Des années 1950 à 1980, des milliers d’enfants ont été envoyés par leur médecin dans des pensionnats sanitaires, vantés pour leur savoir-faire médical et pédagogique. Héritiers de l’arsenal de lutte contre la tuberculose, ces centres hélio-marins, financés par la Sécurité sociale, se sont développés dans toute la France, en particulier sur la côte atlantique. Pourtant, la plupart des enfants qui y ont été reclus n’ont jamais vu la mer. Traités pour rachitisme, ciblés socialement, ces fils et filles d’ouvriers ou d’agriculteurs, âgés de 2 à 12 ans, ont été séparés de leur famille pendant des mois, parfois des années, subissant piqûres d’eau salée, sévices et infections contractées dans la promiscuité de cet univers carcéral. S’appuyant sur des centaines de documents d’archives et des témoignages inédits, Fanny Marlier retrace un système glaçant qui, sous couvert de soigner les enfants, n’a eu de cesse d’exercer des violences à leur encontre. Elle raconte un État qui, sans aucun contrôle, a autorisé l’enfermement de mineurs, et lève le voile sur cette histoire tenue secrète.

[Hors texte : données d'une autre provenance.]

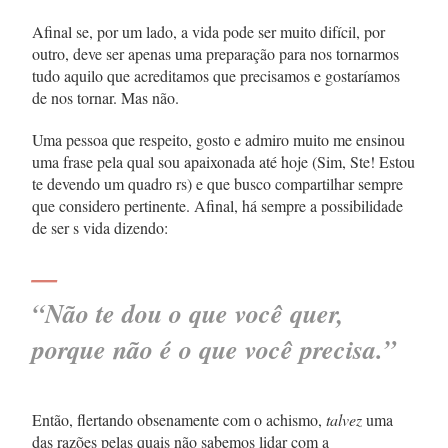
Afinal se, por um lado, a vida pode ser muito difícil, por
outro, deve ser apenas uma preparação para nos tornarmos
tudo aquilo que acreditamos que precisamos e gostaríamos
de nos tornar. Mas não.
Uma pessoa que respeito, gosto e admiro muito me ensinou
uma frase pela qual sou apaixonada até hoje (Sim, Ste! Estou
te devendo um quadro rs) e que busco compartilhar sempre
que considero pertinente. Afinal, há sempre a possibilidade
de ser s vida dizendo:
—
“Não te dou o que você quer,
porque não é o que você precisa.”
Então, flertando obsenamente com o achismo,
talvez
uma
das razões pelas quais não sabemos lidar com a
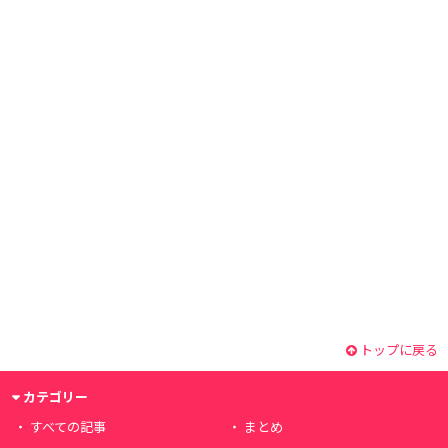
トップに戻る
カテゴリー
すべての記事
まとめ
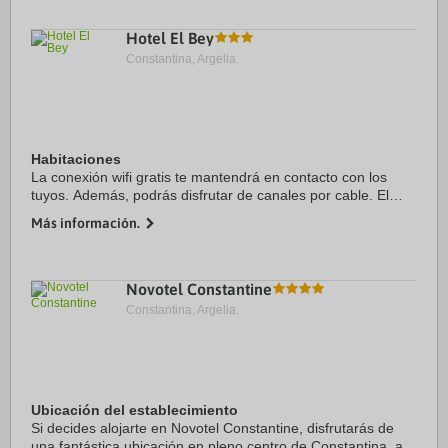
Hotel El Bey
Constantina, Argelia.
Habitaciones
La conexión wifi gratis te mantendrá en contacto con los
tuyos. Además, podrás disfrutar de canales por cable. El
baño privado está provisto de bañera profunda y artículos
Más información.
de higiene personal gratuitos. Entre las ...
Novotel Constantine
Constantina, Argelia.
Ubicación del establecimiento
Si decides alojarte en Novotel Constantine, disfrutarás de
una fantástica ubicación en pleno centro de Constantina, a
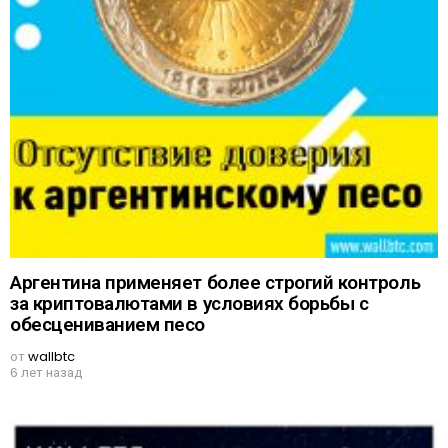
Аргентина применяет более строгий контроль
за криптовалютами в условиях борьбы с
обесцениванием песо
от
wallbtc
6 лет назад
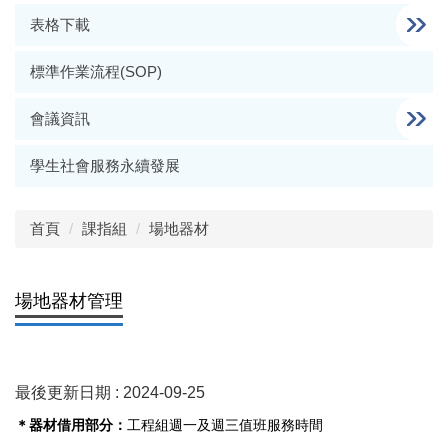
表格下載
標準作業流程(SOP)
會議資訊
學生社會服務永續發展
首頁
課指組
場地器材
場地器材管理
最後更新日期 :
2024-09-25
＊器材借用部分：
工程組週一及週三值班服務時間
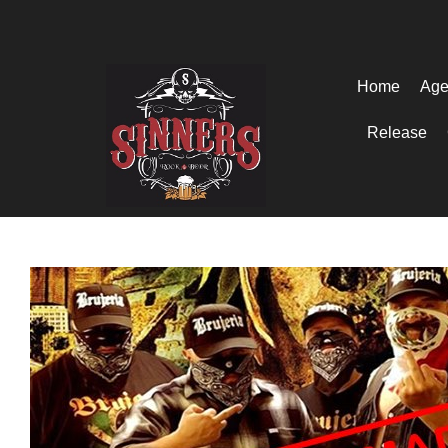
Home
Age
Release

Enquête édifiante brillamment menée par Fanny Marlier. On y découvre les maltraitances d’une ampleur inimaginées subies par des dizaines de milliers d’enfants, souvent issus des classes populaires, dans les années 1950 à 1980. À mettre entre toutes les mains !
Fanny Marlier propose une histoire sociale des pensionnats sanitaires, des années 1950 aux années 1980. À partir des témoignages recueillis, la journaliste indépendante dresse un état de la prise en charge d’enfants de santé fragile, souvent d’origine modeste, de deux à quinze ans, sur une période de trente ans, en France. Elle lève le voile sur ce système qui impose l’enfermement de mineurs, de deux à quinze ans, en France à partir du début des années 50. Ce système, oublié dans le silence des anciens enfants, qu’on n’a pas voulu croire à leur retour et qui portent les séquelles de ces sévices toute une vie. Chronique illustrée et complète ici https://vagabondageautourdesoi.com/20...
Bien aimé le fond, beaucoup moins la forme, j’avoue avoir un peu de mal avec cette tendance à se mettre en scène dans la non fiction (sauf si l’on est concerné directement parce qu’on raconte).
On aime bien contrôler les pauvres, à la même époque on refusait d’installer des lieux de sociabilité dans les HLM nouvellement construits parce qu’un pauvre ça va boire. On le fait pour le bien du pauvre bien sûr.
même si on se doute de ce qu'on va y trouver comme témoignages, cela n'empêche pas l'enquête d'être percutante. Ce temps qui peut paraître lointain mais pas tellement laisse encore des traces ; j'aurais peut-être aimé dans la conclusion un parallèle avec les problèmes rencontrés dans les foyers pour jeunes aujourd'hui histoire de laisser une porte ouverte sur la continuité de la maltraitance institutionnelle et médicale envers les enfants et particulièrement les enfants de classes populaires.